Ia menambahkan, komitmen ini didorong oleh keyakinan bahwa keberhasilan swasembada pangan hanya bisa dicapai jika seluruh proses dijalankan secara terbuka dan bertanggung jawab.
Pengunduran diri Joao menyoroti masalah yang lebih besar: lemahnya koordinasi antar-lembaga dan kurangnya keselarasan antara visi Presiden dan tindakan para pelaksana di lapangan. Meski Presiden Prabowo telah menyatakan dukungan penuh terhadap misi swasembada pangan, tanpa dukungan teknis dan anggaran dari pihak terkait, target itu hanya akan menjadi wacana.

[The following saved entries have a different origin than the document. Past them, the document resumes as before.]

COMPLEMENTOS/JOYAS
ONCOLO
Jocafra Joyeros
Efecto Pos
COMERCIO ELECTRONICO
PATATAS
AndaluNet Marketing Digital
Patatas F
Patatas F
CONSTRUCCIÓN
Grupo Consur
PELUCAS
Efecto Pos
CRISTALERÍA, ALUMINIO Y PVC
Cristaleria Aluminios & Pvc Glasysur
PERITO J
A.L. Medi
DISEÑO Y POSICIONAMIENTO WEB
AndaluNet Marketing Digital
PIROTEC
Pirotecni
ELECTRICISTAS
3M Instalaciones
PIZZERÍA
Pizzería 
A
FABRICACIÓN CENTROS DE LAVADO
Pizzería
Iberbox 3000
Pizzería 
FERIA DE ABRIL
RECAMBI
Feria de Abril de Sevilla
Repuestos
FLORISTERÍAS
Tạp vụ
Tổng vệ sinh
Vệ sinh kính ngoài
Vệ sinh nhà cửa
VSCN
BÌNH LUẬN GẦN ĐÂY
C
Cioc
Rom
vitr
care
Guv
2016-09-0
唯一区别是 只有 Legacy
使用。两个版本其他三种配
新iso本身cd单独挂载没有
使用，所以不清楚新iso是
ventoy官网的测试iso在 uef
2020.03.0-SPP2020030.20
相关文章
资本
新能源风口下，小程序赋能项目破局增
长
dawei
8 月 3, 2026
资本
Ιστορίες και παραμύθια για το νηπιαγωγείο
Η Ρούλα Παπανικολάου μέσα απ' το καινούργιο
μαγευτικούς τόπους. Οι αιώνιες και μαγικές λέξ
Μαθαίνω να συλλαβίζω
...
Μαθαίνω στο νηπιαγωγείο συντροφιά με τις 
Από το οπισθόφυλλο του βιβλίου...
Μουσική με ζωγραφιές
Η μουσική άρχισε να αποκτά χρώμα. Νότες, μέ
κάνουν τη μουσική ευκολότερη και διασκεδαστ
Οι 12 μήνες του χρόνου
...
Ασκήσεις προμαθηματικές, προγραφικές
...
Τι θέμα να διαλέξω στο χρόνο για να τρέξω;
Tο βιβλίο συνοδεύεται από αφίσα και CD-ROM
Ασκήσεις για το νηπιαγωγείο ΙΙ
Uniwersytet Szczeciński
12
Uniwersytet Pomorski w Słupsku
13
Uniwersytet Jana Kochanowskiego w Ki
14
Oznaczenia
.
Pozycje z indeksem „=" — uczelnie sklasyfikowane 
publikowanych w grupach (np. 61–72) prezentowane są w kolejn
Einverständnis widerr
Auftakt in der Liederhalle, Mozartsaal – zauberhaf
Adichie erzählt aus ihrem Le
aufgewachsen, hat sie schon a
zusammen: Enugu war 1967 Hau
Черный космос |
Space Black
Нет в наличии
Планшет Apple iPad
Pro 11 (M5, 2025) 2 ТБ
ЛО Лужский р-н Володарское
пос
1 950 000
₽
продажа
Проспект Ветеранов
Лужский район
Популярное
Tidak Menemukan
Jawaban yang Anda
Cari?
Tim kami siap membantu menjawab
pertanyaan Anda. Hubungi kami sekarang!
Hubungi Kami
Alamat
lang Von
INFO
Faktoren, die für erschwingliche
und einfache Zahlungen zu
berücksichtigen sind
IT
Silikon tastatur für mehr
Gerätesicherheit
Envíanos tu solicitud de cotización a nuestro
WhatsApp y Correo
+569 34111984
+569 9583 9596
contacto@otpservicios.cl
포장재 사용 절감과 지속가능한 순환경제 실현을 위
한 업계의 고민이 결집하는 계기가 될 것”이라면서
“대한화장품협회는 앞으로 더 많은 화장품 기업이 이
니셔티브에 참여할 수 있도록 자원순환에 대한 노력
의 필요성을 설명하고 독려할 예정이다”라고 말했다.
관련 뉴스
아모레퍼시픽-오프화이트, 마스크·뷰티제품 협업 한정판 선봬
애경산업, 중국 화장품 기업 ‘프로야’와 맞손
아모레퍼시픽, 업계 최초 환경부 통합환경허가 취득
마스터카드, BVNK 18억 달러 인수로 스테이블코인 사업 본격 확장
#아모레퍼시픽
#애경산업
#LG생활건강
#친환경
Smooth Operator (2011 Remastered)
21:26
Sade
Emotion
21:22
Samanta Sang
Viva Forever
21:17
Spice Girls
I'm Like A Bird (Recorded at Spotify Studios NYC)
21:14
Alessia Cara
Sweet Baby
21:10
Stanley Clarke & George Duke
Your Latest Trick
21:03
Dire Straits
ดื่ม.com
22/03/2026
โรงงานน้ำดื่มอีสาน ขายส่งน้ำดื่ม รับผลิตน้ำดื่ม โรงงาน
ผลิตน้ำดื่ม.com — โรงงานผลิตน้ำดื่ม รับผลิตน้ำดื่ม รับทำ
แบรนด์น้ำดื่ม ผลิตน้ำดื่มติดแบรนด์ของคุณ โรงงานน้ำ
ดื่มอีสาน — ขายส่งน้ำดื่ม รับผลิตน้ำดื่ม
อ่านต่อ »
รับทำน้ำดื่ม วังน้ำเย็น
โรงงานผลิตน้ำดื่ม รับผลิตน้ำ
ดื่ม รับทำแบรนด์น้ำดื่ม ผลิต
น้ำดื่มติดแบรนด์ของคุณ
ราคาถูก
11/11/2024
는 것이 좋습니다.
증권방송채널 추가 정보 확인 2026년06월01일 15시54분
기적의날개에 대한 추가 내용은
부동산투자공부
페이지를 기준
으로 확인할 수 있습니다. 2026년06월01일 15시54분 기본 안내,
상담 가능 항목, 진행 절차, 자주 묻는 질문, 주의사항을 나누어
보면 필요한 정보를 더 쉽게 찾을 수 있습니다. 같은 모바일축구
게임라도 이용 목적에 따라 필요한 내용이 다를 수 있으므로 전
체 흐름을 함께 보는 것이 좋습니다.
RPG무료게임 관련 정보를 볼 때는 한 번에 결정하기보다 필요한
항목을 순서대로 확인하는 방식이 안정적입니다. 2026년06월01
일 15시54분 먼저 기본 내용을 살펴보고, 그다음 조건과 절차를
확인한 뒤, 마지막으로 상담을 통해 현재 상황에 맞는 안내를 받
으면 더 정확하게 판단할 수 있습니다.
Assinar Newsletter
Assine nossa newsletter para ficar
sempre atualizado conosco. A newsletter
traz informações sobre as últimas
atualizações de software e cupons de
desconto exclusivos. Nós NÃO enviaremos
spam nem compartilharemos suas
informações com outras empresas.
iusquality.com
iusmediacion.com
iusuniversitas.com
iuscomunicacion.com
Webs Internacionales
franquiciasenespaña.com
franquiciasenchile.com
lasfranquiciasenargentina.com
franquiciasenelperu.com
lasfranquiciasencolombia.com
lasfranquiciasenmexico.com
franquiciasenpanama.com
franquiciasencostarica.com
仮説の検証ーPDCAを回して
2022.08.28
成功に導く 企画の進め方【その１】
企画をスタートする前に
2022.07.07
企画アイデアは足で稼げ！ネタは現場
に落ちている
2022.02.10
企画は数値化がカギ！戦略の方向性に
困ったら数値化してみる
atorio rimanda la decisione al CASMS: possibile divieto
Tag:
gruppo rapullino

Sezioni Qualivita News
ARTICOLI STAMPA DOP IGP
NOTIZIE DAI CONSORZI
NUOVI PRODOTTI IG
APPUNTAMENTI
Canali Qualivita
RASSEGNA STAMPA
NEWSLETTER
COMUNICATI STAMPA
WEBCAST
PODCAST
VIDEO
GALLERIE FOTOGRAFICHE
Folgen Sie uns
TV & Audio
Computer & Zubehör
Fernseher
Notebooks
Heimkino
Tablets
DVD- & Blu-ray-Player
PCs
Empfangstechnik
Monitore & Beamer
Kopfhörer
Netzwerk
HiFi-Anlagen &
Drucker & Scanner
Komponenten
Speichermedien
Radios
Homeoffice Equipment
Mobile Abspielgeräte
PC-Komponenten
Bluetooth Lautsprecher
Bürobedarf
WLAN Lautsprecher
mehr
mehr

Kondisi ini mencerminkan persoalan klasik dalam tata kelola proyek strategis: kebijakan yang bagus di tingkat atas sering kali tersendat di tahap implementasi karena birokrasi dan tarik-menarik kepentingan.
Enam Bulan yang Penuh Tantangan
Sejak awal menjabat pada Februari 2025, Joao menghadapi banyak rintangan. Mulai dari proses perencanaan proyek yang panjang, tarik-ulur anggaran, hingga koordinasi yang kurang solid di antara stakeholder. Ia sempat menyusun beberapa strategi percepatan, namun tanpa dukungan sumber daya yang memadai, rencana tersebut tak kunjung berjalan.
Bagi Joao, mengundurkan diri adalah bentuk tanggung jawab moral sekaligus sinyal bahwa perubahan besar diperlukan jika misi swasembada pangan ingin benar-benar terwujud.
Pengunduran diri ini diperkirakan akan memicu diskusi hangat di kalangan pemerhati pangan dan politik nasional. Di satu sisi, ada yang melihat langkah Joao sebagai bentuk kejujuran dan integritas, mengakui keterbatasan tanpa berlindung di balik retorika. Di sisi lain, mundurnya pucuk pimpinan di tengah proses awal bisa menjadi pukulan bagi stabilitas program strategis yang sudah dicanangkan pemerintah.
Bagi petani, kabar ini mungkin menimbulkan kekhawatiran akan nasib program-program yang telah dijanjikan. Namun, di tengah ketidakpastian ini, pengunduran diri Joao juga bisa menjadi momentum bagi pemerintah untuk melakukan evaluasi menyeluruh
Kisah mundurnya Joao Angelo De Sousa Mota dari kursi Dirut PT Agrinas Pangan Nusantara bukan sekadar pergantian pimpinan. Ia adalah potret nyata tantangan besar di balik cita-cita swasembada pangan Indonesia: ambisi yang besar, tapi sering tersandung oleh dukungan yang setengah hati.
Pesan yang ditinggalkan Joao jelas—tanpa dukungan penuh, perencanaan matang, dan manajemen transparan, target kedaulatan pangan hanya akan menjadi mimpi di atas kertas.